Friday, May 10, 2013

THE SUNDAY TIMES ARTICLE.


The Sunday Times in Britain published a story last week about ME. It was a long piece in the magazine.

The main point of the article was that some scientists and psychiatrists who promote the "ME as a psychological illness" agenda were being harassed and threatened by ME activists.

The writer, Michael Hanlon, explored the controversy around CFS/ME. The central question is whether it is a physiological illness with a physical cause, as ME activists claim, or whether the condition is a psychiatric one, with the cause to be found in the mind, as some psychiatrists believe.

Seemingly, some of the latter group have been threatened and verbally abused after explaining their positions.

The writer does offer some element of balance, suggesting that perhaps the ME activists have a point, that there is more to the illness than simple psychology, but in general he comes down on the side of the "ME is all in the mind" school. In fact, he doesn't talk to anyone about the physical evidence for the fact that it is much more than just a mental disorder.

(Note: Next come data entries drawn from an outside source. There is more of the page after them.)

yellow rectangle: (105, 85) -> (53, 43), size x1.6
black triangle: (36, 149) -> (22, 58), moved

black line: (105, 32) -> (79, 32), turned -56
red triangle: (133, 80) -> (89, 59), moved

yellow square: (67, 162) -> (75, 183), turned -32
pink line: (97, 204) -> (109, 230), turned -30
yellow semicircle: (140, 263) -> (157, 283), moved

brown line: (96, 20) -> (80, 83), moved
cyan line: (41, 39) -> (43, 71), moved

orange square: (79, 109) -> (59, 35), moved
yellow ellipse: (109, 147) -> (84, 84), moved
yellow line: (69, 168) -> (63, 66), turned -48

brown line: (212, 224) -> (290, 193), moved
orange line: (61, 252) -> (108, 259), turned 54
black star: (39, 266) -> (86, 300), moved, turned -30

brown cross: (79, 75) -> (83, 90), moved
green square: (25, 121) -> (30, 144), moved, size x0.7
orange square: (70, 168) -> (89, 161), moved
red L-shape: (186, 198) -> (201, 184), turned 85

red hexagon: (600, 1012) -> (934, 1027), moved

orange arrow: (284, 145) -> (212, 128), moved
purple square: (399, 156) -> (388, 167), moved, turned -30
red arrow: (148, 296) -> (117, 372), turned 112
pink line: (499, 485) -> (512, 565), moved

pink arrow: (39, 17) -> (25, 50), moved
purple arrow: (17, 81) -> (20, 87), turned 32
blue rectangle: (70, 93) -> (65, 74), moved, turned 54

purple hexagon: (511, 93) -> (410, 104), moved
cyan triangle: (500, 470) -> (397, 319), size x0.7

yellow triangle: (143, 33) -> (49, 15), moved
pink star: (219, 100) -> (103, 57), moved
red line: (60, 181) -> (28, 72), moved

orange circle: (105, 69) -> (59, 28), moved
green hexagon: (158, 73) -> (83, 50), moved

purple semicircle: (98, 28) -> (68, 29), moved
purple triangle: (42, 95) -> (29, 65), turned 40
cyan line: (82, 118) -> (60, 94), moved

The story is horrifying in more ways than one. Firstly, the idea that people would ring up scientists to threaten them is bizarre and worrying. Some scientists are reported to have security.

And in truth the talk about "the extremists" didn't really surprise me. I have been floating around internet forums on ME for about five or six years now, and I have come across a lot of the intolerance from the hard-core activists. There is something religious about them, as is mentioned in the article, a complete inability to accept the idea of any programme of exercise or psychological support to be useful in treating ME.

There is a fundamentalism about them that is worrying. The fact is that CFS/ME is a mystery, and is in all likelihood not just one condition. There are many different symptoms, and a range of likely causes, and so any group that wants to dictate what can and cannot be tried is not helping sufferers.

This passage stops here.